╔══

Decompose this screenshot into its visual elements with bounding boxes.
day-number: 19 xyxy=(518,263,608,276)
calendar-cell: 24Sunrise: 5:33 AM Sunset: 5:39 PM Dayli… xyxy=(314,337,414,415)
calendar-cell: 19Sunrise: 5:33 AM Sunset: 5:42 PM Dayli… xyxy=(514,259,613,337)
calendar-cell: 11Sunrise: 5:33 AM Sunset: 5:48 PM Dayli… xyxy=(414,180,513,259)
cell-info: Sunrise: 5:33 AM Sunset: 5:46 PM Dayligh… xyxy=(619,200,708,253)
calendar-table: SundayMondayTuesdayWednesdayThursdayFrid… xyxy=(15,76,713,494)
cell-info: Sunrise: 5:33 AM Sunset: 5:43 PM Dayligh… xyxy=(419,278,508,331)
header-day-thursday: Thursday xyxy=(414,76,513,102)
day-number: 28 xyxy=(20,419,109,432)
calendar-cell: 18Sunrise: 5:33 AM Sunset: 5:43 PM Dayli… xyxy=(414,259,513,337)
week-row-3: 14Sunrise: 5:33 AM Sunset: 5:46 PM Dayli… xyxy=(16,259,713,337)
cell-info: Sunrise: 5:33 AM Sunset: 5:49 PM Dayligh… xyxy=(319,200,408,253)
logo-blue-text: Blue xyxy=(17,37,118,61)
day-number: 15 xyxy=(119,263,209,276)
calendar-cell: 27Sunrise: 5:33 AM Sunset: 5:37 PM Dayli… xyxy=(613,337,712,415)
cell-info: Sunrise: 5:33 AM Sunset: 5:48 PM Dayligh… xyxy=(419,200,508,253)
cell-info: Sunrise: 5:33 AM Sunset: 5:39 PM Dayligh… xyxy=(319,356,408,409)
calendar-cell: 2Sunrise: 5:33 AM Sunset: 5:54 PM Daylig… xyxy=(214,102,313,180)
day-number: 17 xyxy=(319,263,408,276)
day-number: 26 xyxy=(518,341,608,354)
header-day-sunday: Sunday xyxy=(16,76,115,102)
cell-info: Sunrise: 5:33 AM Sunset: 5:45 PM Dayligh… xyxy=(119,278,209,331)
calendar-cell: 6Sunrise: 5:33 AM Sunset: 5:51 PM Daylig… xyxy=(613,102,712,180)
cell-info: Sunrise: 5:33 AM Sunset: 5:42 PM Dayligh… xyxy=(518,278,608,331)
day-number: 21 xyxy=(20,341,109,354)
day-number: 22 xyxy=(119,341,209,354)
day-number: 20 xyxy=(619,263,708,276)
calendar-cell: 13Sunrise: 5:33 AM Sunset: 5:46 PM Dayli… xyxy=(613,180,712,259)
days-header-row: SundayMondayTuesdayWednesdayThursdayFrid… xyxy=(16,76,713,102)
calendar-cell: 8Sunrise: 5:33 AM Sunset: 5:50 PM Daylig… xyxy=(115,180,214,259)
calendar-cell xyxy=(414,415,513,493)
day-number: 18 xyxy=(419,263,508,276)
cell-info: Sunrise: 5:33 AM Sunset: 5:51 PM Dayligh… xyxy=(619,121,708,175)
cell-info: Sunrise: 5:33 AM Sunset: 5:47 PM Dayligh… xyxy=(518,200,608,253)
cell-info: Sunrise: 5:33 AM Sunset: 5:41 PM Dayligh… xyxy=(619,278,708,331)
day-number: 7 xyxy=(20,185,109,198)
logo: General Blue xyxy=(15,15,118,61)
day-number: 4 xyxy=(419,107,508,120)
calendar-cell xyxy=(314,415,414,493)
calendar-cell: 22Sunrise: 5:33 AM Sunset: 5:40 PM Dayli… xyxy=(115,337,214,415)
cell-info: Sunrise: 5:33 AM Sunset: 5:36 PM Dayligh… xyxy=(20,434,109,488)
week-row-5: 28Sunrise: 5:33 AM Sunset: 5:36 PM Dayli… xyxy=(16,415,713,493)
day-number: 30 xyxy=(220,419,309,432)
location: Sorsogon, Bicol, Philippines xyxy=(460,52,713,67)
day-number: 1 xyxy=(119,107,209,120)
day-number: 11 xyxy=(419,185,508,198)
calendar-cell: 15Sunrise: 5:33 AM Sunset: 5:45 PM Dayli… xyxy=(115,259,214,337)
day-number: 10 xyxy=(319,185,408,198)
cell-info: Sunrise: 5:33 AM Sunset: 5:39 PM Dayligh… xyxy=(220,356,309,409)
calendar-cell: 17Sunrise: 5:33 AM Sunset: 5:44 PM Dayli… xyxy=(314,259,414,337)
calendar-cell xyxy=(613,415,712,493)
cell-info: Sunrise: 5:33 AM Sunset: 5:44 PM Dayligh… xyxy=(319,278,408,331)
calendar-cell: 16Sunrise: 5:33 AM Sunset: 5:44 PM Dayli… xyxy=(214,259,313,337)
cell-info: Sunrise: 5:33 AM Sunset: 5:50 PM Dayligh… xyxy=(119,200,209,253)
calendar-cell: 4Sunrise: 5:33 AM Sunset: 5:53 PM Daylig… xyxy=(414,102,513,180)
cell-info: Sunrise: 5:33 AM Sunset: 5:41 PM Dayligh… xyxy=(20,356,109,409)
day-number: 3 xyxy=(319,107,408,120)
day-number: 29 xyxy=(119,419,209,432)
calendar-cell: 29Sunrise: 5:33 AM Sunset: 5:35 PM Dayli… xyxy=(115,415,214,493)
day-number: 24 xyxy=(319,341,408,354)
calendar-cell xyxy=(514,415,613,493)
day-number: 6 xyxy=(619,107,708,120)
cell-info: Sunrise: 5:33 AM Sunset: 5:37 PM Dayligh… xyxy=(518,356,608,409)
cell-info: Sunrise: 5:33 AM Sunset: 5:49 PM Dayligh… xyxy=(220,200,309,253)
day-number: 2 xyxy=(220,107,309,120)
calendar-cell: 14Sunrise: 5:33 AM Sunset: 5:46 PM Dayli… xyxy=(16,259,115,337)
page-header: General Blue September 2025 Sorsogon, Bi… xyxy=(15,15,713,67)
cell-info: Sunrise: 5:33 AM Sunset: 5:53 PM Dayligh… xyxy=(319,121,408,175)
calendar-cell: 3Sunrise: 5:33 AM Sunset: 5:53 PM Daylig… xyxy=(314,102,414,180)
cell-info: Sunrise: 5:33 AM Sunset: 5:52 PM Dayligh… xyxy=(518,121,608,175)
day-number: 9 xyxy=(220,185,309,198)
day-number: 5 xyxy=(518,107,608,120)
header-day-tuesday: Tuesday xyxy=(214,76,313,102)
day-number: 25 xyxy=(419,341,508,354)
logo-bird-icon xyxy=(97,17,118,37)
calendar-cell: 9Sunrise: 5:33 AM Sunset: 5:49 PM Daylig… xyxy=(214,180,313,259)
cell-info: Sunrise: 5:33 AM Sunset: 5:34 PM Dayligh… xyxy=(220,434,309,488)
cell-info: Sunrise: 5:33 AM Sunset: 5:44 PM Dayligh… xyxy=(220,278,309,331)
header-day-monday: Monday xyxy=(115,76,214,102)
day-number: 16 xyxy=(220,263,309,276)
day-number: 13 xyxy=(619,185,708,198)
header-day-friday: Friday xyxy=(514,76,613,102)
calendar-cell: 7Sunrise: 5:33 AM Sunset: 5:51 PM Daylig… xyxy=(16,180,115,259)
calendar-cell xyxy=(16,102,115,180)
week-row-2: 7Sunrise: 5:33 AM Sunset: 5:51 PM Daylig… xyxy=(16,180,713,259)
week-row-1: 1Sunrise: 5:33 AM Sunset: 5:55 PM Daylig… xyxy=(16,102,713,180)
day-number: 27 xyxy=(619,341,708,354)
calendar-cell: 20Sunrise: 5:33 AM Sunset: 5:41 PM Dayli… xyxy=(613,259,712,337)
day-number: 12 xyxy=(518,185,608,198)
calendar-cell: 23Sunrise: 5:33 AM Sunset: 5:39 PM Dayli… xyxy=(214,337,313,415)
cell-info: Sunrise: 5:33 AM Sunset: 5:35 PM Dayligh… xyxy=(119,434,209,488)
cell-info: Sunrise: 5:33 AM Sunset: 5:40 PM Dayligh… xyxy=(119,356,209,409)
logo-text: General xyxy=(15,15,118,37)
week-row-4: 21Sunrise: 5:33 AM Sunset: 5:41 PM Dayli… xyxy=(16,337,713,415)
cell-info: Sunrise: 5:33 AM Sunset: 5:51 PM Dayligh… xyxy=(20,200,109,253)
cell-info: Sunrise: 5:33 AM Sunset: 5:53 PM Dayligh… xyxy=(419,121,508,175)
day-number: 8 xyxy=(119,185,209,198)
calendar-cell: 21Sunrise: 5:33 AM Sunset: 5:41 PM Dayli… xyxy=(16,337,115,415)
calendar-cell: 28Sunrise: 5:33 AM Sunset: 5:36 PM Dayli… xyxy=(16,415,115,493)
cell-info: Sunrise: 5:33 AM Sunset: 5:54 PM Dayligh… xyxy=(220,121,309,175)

╚══

▸ **WHAT IS NEEDED**
Looking at the entries above, work out how many lines include the word "General" and reply with that number alone.

▸ **PROBLEM SOLUTION**
3